From “Designing Women” and “Frasier” to ‘Hacks,” which begins Season 3 on Thursday, Jean Smart has excelled at being funny and sharp.
“Hacks,” which premiered in May 2021, rates as a particularly personal triumph for the Smart, 72. Her Deborah Vance is a legendary Las Vegas standup comedian and impossible diva with more than a passing kinship with Joan Rivers.
To maintain her Vegas hotel residency, Deborah needs to reinvent herself for a younger audience. That means hiring embattled comedy writer Ava Daniels (Hannah Einbinder). As expected, from an awkward start in S1 the duo learn much from each other.
The HBO series, which has won Smart an Emmy and Golden Globe, began production under COVID restrictions in 2021, shortly after the death of Smart’s husband, her “Designing Women” and “24” costar Richard Gilliland.
Filming on Season 3, which was halted midway for what’s been described as Smart’s “successful heart procedure,” begins with the two women reuniting after their S2 separation.

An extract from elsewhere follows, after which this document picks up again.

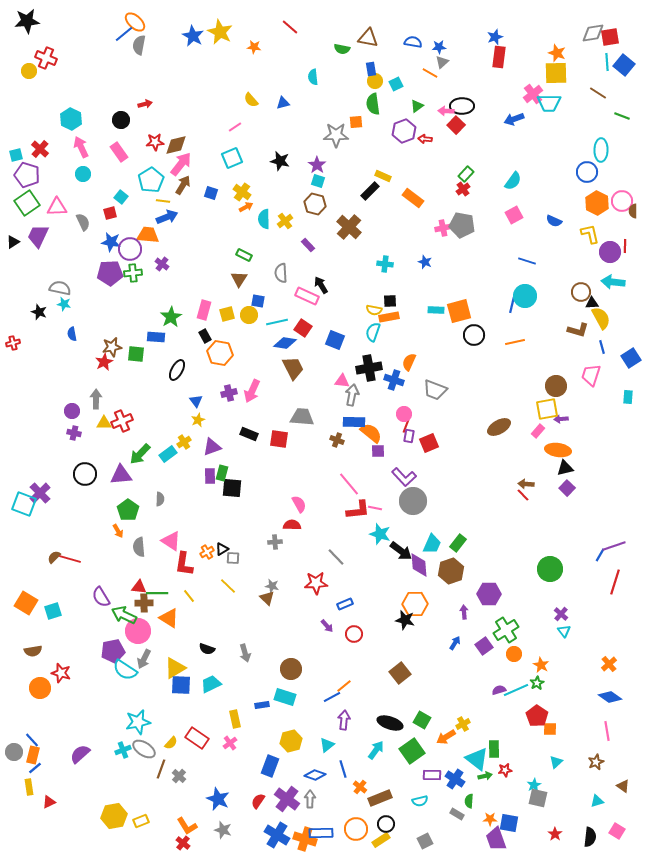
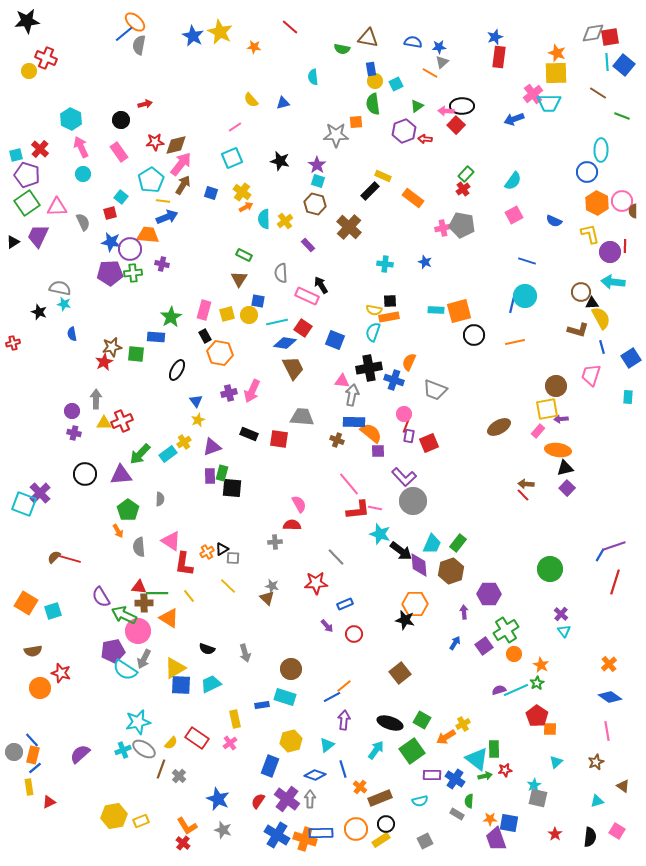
purple cross at (162, 264): rotated 24 degrees counterclockwise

“You see in the premiere episode they’re both doing better than ever,” noted Jen Statsky, one of the creators and showrunners, in a virtual press conference from LA. “Both reached new heights in their careers, yet they realize they still need each other. Deborah needs Ava to push her.”

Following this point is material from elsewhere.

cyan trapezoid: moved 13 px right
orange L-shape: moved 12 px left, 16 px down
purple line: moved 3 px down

This season sees Deborah taking a stand about woke culture.
“I don’t find it difficult to apologize when I know I’m in the wrong,” Smart said.
“Obviously Deborah doesn’t apologize easily at all. But as a comedian, a lot of comedians feel that way. It’s that ‘I’m just doing my job. It’s just a joke.’ ‘I’m just doing my job,’” she added, “is also an infamous Nazi phrase.
“People are starting to say, ‘I have to be so careful of every single thing I say or do — and when are we going to go back?’”
Despite evidence to the contrary – Lucille Ball, Mary Tyler Moore, Carol Burnett – there are those who believe women can’t be funny.
“People have never said that to our faces,” Statsky said, which is why, she continued, “It’s in the DNA of the show. As women in comedy we made the show about that. It’s both a love letter to those women – thank you for being in the trenches and working to fight maybe even harder than we had to – and also proof in the pudding these women are incredibly funny. So shut up.”
“The bottom line is – and it goes back to the woke conversation we were having,” Smart said, “is that until we accept the fact that we all have differences and not try to pretend that we don’t, we’re never going to get anywhere.”
“Hacks” Season 3 streams on HBO MAX May 2.